If you use this dataset in your research, please cite our paper:

@inproceedings{msr25_ghalogs,
  author = {Moriconi, Florent and Durieux, Thomas and Falleri, Jean-Rémi and Francillon, Aurélien and Troncy, Raphael},
  title = {GHALogs: Large-Scale Dataset of GitHub Actions Runs},
  year = {2025},
  publisher = {Association for Computing Machinery},
  address = {New York, NY, USA},
  location = {Ottawa, Canada},
  series = {MSR '25}
}

Paper

The paper is available here.

Dataset

Dataset is not hosted in the Git repository because of its large size (~140GB).
It is hosted on Zenodo: https://doi.org/10.5281/zenodo.10154920

⚠️ File sizes
repositories.json.gz and runs.json.gz are ~1GB in total, but github_run_logs.zip is about 142GB!
Logs archive is not required to run Jupyter notebooks and explore runs metadata!
However, logs are required to run the log parsing again (e.g., extract commands used in runs)

ℹ️ An example of the data available in the dataset with the same format (repository info, run info, run logs) can be found in the examples folder within this repository.

Notebooks

Jupyter notebooks are stored in the jupyter folder in this code repository.
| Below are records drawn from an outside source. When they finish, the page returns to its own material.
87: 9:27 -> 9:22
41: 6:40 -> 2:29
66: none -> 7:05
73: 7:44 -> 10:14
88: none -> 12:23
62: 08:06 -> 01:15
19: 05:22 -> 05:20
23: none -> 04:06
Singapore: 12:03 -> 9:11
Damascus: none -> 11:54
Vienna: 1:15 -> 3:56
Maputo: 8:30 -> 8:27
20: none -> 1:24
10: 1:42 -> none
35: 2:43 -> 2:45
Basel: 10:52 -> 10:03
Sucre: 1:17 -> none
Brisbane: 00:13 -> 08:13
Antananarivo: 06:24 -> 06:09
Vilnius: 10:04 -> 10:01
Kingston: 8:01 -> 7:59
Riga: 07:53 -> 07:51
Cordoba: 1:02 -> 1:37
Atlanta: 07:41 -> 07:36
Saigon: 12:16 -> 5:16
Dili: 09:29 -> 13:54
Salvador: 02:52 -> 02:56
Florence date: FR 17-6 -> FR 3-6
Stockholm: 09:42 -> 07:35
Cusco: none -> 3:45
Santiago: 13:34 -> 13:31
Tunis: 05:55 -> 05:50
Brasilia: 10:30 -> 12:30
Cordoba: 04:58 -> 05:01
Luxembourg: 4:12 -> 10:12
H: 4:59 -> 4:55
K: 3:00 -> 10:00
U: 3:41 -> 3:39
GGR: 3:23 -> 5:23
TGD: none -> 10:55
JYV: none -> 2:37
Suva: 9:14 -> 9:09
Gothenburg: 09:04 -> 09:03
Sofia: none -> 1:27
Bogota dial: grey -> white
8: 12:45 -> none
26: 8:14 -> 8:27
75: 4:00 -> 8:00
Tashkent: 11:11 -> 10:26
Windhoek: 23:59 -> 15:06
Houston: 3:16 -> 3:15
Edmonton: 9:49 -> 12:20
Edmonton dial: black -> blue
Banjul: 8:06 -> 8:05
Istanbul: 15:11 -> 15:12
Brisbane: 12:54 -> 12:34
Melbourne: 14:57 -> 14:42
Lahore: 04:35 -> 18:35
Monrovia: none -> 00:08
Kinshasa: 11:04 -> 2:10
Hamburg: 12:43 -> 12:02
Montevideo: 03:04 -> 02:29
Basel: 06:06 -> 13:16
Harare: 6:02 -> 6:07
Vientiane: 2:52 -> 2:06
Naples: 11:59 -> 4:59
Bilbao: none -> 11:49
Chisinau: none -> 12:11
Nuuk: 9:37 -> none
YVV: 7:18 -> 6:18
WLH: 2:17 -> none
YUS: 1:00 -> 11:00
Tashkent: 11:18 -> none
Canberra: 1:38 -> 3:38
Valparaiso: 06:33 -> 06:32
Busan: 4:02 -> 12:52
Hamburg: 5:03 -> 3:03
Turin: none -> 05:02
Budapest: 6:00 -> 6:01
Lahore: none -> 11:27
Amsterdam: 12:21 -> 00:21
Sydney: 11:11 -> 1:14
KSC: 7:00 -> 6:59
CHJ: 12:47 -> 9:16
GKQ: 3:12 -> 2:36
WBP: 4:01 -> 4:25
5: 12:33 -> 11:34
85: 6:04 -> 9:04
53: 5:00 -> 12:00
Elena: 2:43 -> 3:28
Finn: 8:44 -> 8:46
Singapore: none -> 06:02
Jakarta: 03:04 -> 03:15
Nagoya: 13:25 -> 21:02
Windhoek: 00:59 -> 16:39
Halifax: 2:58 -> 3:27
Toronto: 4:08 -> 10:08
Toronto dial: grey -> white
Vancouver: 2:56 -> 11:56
They expect a MongoDB database to be run seamlessly.

Prerequisites

Notebooks expect a MongoDB database.

  1. MongoDB database

If you don't have a MongoDB database, you can use Docker to quickly start a MongoDB database.
Below a command to start a container based on the mongo image.
Note: All data will be lost when container exits!

docker run -it --rm -p 127.0.0.1:27017:27017 --name gha-mongodb mongo:7

See the documentation for more information on deploying MongoDB for production (e.g., persistence).

  1. Import data in MongoDB.

Data for MongoDB is stored as gzip JSON lines (e.g., enable users to access data without MongoDB).
However, Jupyter notebooks expect a MongoDB database to run queries.

a. Download repositories.json.gz and runs.json.gz (see Section Dataset above)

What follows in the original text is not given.